▶ Required action:
Each record below must be written out again in exactly the same form.

[Records from a data source]
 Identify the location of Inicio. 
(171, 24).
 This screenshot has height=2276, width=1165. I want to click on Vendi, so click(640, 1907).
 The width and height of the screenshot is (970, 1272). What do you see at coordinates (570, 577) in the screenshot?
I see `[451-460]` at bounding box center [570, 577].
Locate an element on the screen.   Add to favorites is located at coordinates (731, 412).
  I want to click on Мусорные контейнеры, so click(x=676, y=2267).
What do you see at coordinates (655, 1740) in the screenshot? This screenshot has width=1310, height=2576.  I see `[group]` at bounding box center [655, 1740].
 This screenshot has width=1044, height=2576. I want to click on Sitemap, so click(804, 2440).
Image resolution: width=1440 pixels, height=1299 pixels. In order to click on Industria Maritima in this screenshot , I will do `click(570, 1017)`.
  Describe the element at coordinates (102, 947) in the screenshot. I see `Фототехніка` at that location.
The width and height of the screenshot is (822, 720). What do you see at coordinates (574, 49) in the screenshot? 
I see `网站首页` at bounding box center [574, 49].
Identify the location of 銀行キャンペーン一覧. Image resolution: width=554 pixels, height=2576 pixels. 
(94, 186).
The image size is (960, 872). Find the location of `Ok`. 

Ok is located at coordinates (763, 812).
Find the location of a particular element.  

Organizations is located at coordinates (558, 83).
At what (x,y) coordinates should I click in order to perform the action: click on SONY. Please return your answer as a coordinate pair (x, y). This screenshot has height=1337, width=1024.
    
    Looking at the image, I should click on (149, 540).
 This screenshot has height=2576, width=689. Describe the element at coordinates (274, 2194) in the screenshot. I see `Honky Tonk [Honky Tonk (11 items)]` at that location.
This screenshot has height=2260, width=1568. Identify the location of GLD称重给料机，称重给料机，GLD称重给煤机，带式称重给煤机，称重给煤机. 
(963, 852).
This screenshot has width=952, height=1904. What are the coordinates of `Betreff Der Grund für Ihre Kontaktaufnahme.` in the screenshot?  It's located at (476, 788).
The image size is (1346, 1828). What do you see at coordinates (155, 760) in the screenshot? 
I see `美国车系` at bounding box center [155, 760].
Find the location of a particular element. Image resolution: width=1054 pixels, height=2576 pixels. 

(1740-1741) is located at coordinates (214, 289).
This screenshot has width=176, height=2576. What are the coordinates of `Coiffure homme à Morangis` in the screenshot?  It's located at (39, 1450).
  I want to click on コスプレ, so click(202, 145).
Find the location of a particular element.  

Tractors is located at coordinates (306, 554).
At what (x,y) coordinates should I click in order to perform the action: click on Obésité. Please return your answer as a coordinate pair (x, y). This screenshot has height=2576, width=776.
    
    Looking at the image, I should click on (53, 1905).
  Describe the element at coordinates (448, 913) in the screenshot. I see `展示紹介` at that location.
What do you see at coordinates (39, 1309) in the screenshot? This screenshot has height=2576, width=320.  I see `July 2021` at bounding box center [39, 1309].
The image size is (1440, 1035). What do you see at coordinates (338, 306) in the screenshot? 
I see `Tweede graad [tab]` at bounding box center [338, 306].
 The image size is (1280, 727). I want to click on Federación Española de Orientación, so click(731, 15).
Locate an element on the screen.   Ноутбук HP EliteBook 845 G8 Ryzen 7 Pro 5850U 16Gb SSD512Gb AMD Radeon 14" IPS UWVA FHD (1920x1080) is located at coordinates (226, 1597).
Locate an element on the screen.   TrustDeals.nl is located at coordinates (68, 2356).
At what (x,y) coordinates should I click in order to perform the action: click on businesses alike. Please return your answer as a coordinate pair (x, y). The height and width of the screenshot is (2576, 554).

▶ Solution below:
 Identify the location of Inicio. 
(171, 24).
 This screenshot has height=2276, width=1165. I want to click on Vendi, so click(640, 1907).
 The width and height of the screenshot is (970, 1272). What do you see at coordinates (570, 577) in the screenshot?
I see `[451-460]` at bounding box center [570, 577].
Locate an element on the screen.   Add to favorites is located at coordinates (731, 412).
  I want to click on Мусорные контейнеры, so click(x=676, y=2267).
What do you see at coordinates (655, 1740) in the screenshot? This screenshot has width=1310, height=2576.  I see `[group]` at bounding box center [655, 1740].
 This screenshot has width=1044, height=2576. I want to click on Sitemap, so click(804, 2440).
Image resolution: width=1440 pixels, height=1299 pixels. In order to click on Industria Maritima in this screenshot , I will do `click(570, 1017)`.
  Describe the element at coordinates (102, 947) in the screenshot. I see `Фототехніка` at that location.
The width and height of the screenshot is (822, 720). What do you see at coordinates (574, 49) in the screenshot? 
I see `网站首页` at bounding box center [574, 49].
Identify the location of 銀行キャンペーン一覧. Image resolution: width=554 pixels, height=2576 pixels. 
(94, 186).
The image size is (960, 872). Find the location of `Ok`. 

Ok is located at coordinates (763, 812).
Find the location of a particular element.  

Organizations is located at coordinates (558, 83).
At what (x,y) coordinates should I click in order to perform the action: click on SONY. Please return your answer as a coordinate pair (x, y). This screenshot has height=1337, width=1024.
    
    Looking at the image, I should click on (149, 540).
 This screenshot has height=2576, width=689. Describe the element at coordinates (274, 2194) in the screenshot. I see `Honky Tonk [Honky Tonk (11 items)]` at that location.
This screenshot has height=2260, width=1568. Identify the location of GLD称重给料机，称重给料机，GLD称重给煤机，带式称重给煤机，称重给煤机. 
(963, 852).
This screenshot has width=952, height=1904. What are the coordinates of `Betreff Der Grund für Ihre Kontaktaufnahme.` in the screenshot?  It's located at (476, 788).
The image size is (1346, 1828). What do you see at coordinates (155, 760) in the screenshot? 
I see `美国车系` at bounding box center [155, 760].
Find the location of a particular element. Image resolution: width=1054 pixels, height=2576 pixels. 

(1740-1741) is located at coordinates (214, 289).
This screenshot has width=176, height=2576. What are the coordinates of `Coiffure homme à Morangis` in the screenshot?  It's located at (39, 1450).
  I want to click on コスプレ, so click(202, 145).
Find the location of a particular element.  

Tractors is located at coordinates (306, 554).
At what (x,y) coordinates should I click in order to perform the action: click on Obésité. Please return your answer as a coordinate pair (x, y). This screenshot has height=2576, width=776.
    
    Looking at the image, I should click on (53, 1905).
  Describe the element at coordinates (448, 913) in the screenshot. I see `展示紹介` at that location.
What do you see at coordinates (39, 1309) in the screenshot? This screenshot has height=2576, width=320.  I see `July 2021` at bounding box center [39, 1309].
The image size is (1440, 1035). What do you see at coordinates (338, 306) in the screenshot? 
I see `Tweede graad [tab]` at bounding box center [338, 306].
 The image size is (1280, 727). I want to click on Federación Española de Orientación, so click(731, 15).
Locate an element on the screen.   Ноутбук HP EliteBook 845 G8 Ryzen 7 Pro 5850U 16Gb SSD512Gb AMD Radeon 14" IPS UWVA FHD (1920x1080) is located at coordinates (226, 1597).
Locate an element on the screen.   TrustDeals.nl is located at coordinates (68, 2356).
At what (x,y) coordinates should I click in order to perform the action: click on businesses alike. Please return your answer as a coordinate pair (x, y). The height and width of the screenshot is (2576, 554).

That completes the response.